Stylianos Karoulias: My father is a medical doctor in Greece and I grew up listening to fascinating hospital stories about struggles, triumphs, and new therapies that inspired me and motivated me. As a high school student, I was impressed when I was taught that life is organized through a special genetic code, DNA, and that changes in this code, called mutations, can lead to diseases. I think it was curiosity and compassion that led me to study Biochemistry and Biotechnology. I was amazed by the fact that Biotechnology can fix genetic mistakes, cure a wide spectrum of diseases, and help people survive and live a normal life.

TNH: How did you decide to move to the United States?

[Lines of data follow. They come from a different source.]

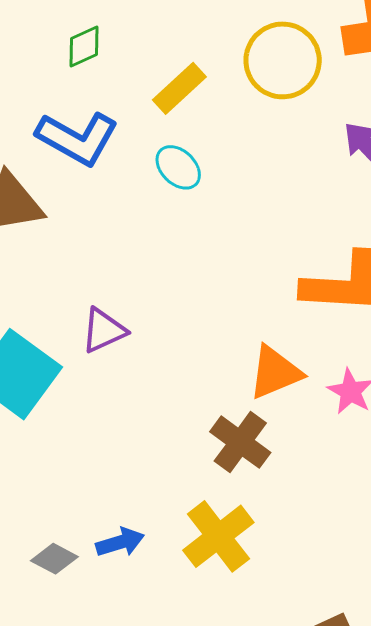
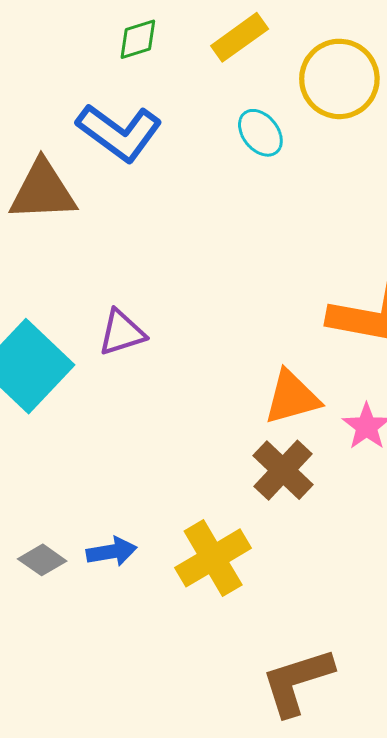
yellow rectangle: (179, 88) -> (240, 37), moved
cyan ellipse: (178, 167) -> (260, 133), moved
brown cross: (240, 442) -> (283, 470), moved

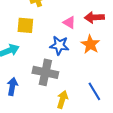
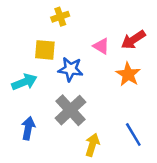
red arrow: (94, 17) -> (133, 40), turned -30
blue star: (59, 45) -> (70, 69), moved
gray cross: (45, 72) -> (70, 110), turned 35

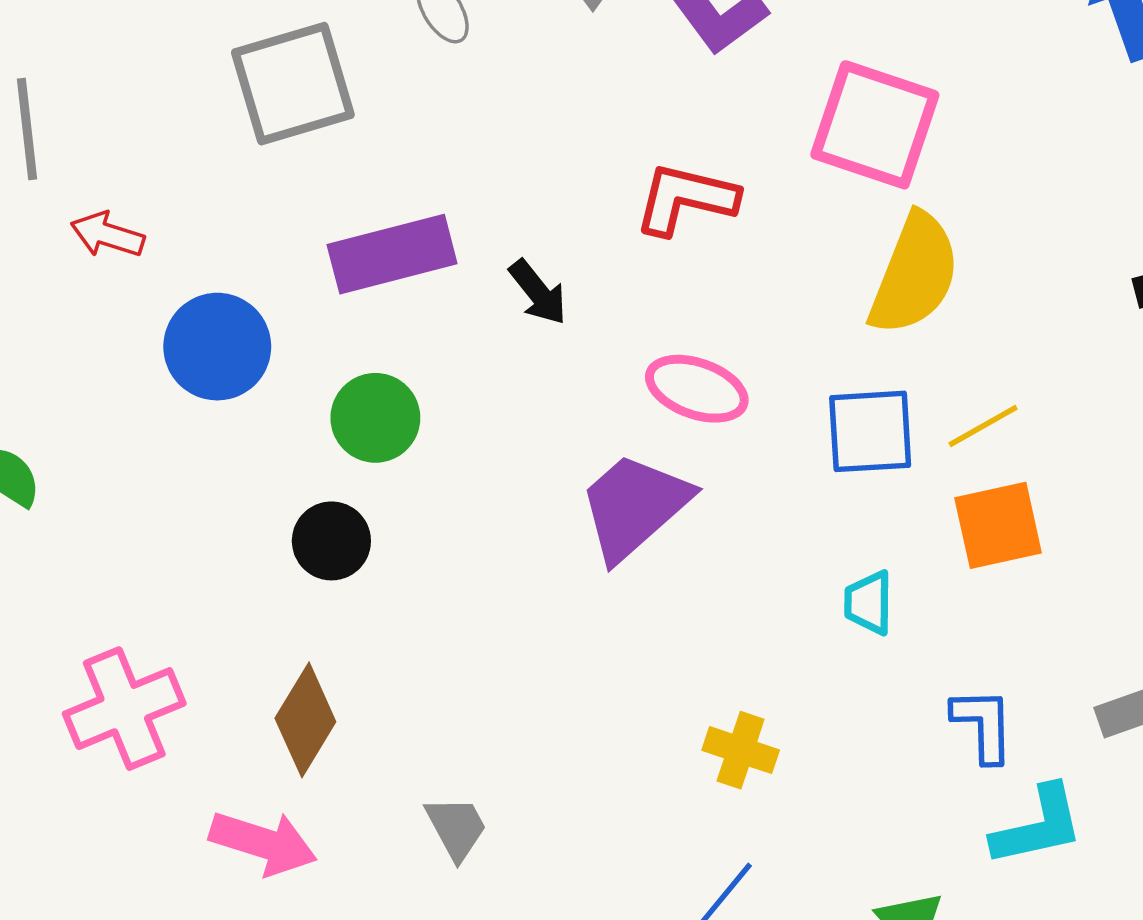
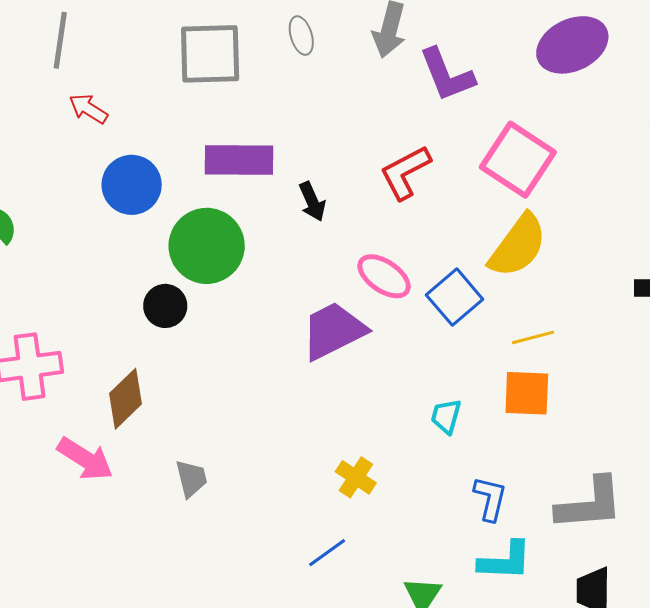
red L-shape: (686, 199) -> (405, 172), turned -56
green circle: (375, 418) -> (207, 246), size x1.5
blue square: (870, 431) -> (455, 297), moved, turned 38

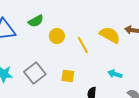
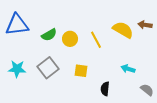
green semicircle: (36, 21) -> (49, 35), moved
yellow circle: (57, 36) -> (70, 39), moved

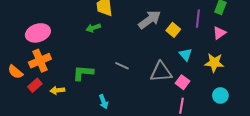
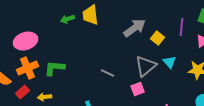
green arrow: (93, 28) -> (68, 19), moved
gray triangle: (161, 72) -> (146, 66), moved, turned -35
green L-shape: (83, 73) -> (55, 68), moved
pink square: (182, 82) -> (138, 89), moved, turned 32

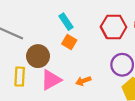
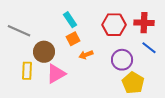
orange square: (69, 42) -> (73, 39), turned 32
orange arrow: (83, 81) -> (86, 55), moved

SK: When I completed my Master’s studies and before my PhD research, I joined a lab here in New York at Mount Sinai for some months and I realized that there is no better place to do science than the United States. I was impressed by the resources and the fact that very smart people with diverse backgrounds and experiences were bringing their expertise to work together and answer specific scientific questions. By the time I completed my PhD studies, I was sure that I wanted to move to the United States to pursue a career and be part of groundbreaking research. That’s why I decided to join Dr. Hubmacher’s lab in the Department of Orthopaedics in Icahn School of Medicine at Mount Sinai. Mount Sinai is an amazing place to do research at the highest level and I am really happy and grateful to be part of it under the great mentorship and support of Dr. Hubmacher.  

TNH: What is the definition of ‘rare disease’ and how did you become interested in this field?

SK: ‘Rare disease’ is what we call any disease that affects a small percentage of the general population. Research in this field in very important and interesting, because it can drive innovative approaches that are enabling for precision medicine. At the same time, I believe that studying rare diseases can provide something more than that. These diseases can serve as unique tools and models. Understanding the pathomechanisms of rare diseases can reveal complex unknown biological mechanisms that can be applied in many other diseases like cancer or diabetes. 

TNH: What causes a rare disease and how many such diseases are there?

SK: There are around 7000 rare diseases and the number of the Americans living with a rare disease is almost 30 million. Approximately two-thirds of Americans with rare diseases are children. Globally, it is estimated that as many as 350 million people are suffering from rare diseases. That means that while some diseases are rare, the total number of people living with a rare disease is huge. There are many different causes of rare diseases. Most of them are genetic; caused by mutations in genes that can be passed from one generation to the next. Some are apparent at birth, while others do not appear until much later in life.

TNH: What rare disease are you working on right now?

SK: I am working on Weill-Marchesani syndrome (WMS). It is a rare disease that affects the musculoskeletal system, the eye, and the cardiovascular system. Individuals with WMS present with severe short stature, joint contractures, thick skin, microspherophakia, small and dislocated lenses, and cardiac valve anomalies. My studies have revealed so far important mechanistic insights on how proteins that are compromised in WMS cab cooperate in order to determine bone length. Our published work has paved the way for pre-clinical intervention studies with the overall goal of ameliorating short stature in individuals with WMS and related acromelic dyspalsias. Our follow-up review paper summarizes our understanding of pathomechanisms of rare diseases, as well as future perspectives in the field. More and very interesting studies from Dr. Hubmacher’s lab are currently underway.